If Northern Growers is treated as a corporation for federal income tax purposes, its capital units could decline in value. Northern Growers elected to be treated as a partnership for federal income tax purposes. This means that it does not pay income tax at the company level and that its members pay tax on their proportionate share of the net income. In the event there are changes in the law or IRS interpretations, or that the trading of its capital units results in the classification of Northern Growers as a publicly traded partnership, we may be treated as a corporation rather than a partnership for federal income tax purposes. In that case, we would pay tax on our income at corporate rates and no income, gains, losses, deductions or credits would flow through to its members. Currently, the maximum effective federal corporate rate is 35%. In addition, distributions would generally be taxed to members upon receipt as corporate dividends. Because a tax would be imposed upon Northern Growers at the entity level, the cash available for distribution to members would be reduced by the amount of the tax paid. Reduced distributions could reduce the value of a member’s capital units.
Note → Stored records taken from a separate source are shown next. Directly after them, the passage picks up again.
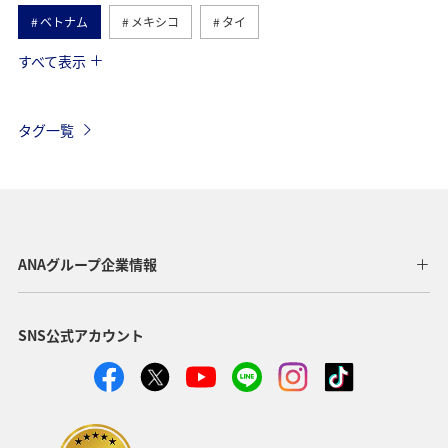
ベトナム
メキシコ
タイ
すべて表示
台湾
オーストリア
イタリア
東南アジア・南アジア
冬
フィリピン
ベルギー
タグ一覧
スイス
ドイツ
秋
フランス
韓国
ハワイ
アメリカ
年末年始
グルメ
旅ナカ
東アジア
スペイン
インドネシア
ANAグループ企業情報
春
クリスマス
SNS公式アカウント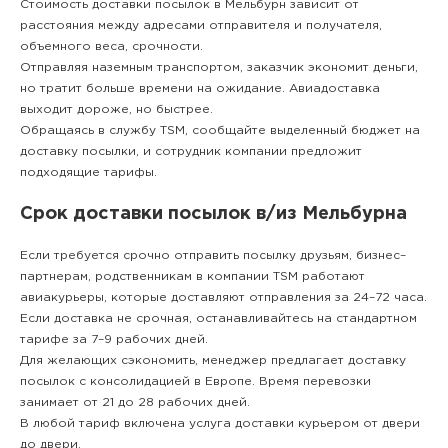
Стоимость доставки посылок в Мельбурн зависит от
расстояния между адресами отправителя и получателя,
объемного веса, срочности.
Отправляя наземным транспортом, заказчик экономит деньги,
но тратит больше времени на ожидание. Авиадоставка
выходит дороже, но быстрее.
Обращаясь в службу TSM, сообщайте выделенный бюджет на
доставку посылки, и сотрудник компании предложит
подходящие тарифы.
Срок доставки посылок в/из Мельбурна
Если требуется срочно отправить посылку друзьям, бизнес–
партнерам, родственникам в компании TSM работают
авиакурьеры, которые доставляют отправления за 24–72 часа.
Если доставка не срочная, останавливайтесь на стандартном
тарифе за 7–9 рабочих дней.
Для желающих сэкономить, менеджер предлагает доставку
посылок с консолидацией в Европе. Время перевозки
занимает от 21 до 28 рабочих дней.
В любой тариф включена услуга доставки курьером от двери
до двери.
There are significant restrictions on transferring the capital units. To maintain preferential partnership tax status, Northern Growers’ capital units may not be traded on an established securities market or readily tradable on a secondary market. To help ensure that a market does not develop, Northern Growers’ Operating Agreement prohibits transfers other than through the procedures specified in its Capital Units Transfer System. Under this system, all transactions must be approved by Northern Growers’ board of managers. The board generally approves transfers that fall within “safe harbors” contained in the publicly traded partnership rules under the federal tax code. Permitted transfers include transfers by gift and death, sales to qualified family members, and sales through a “qualified matching service.” Transfers through Northern Growers’ qualified matching service are limited annually to no more than the 10% of total capital units outstanding. If a member transfers capital units in violation of the publicly traded partnership rules or without the prior written consent of the board, the transfer is considered null and void and the board has the option to redeem the capital units at a substantial discount. These restrictions on transfer could reduce the value of a member’s capital units.
Item 1B. Unresolved Staff Comments.
None.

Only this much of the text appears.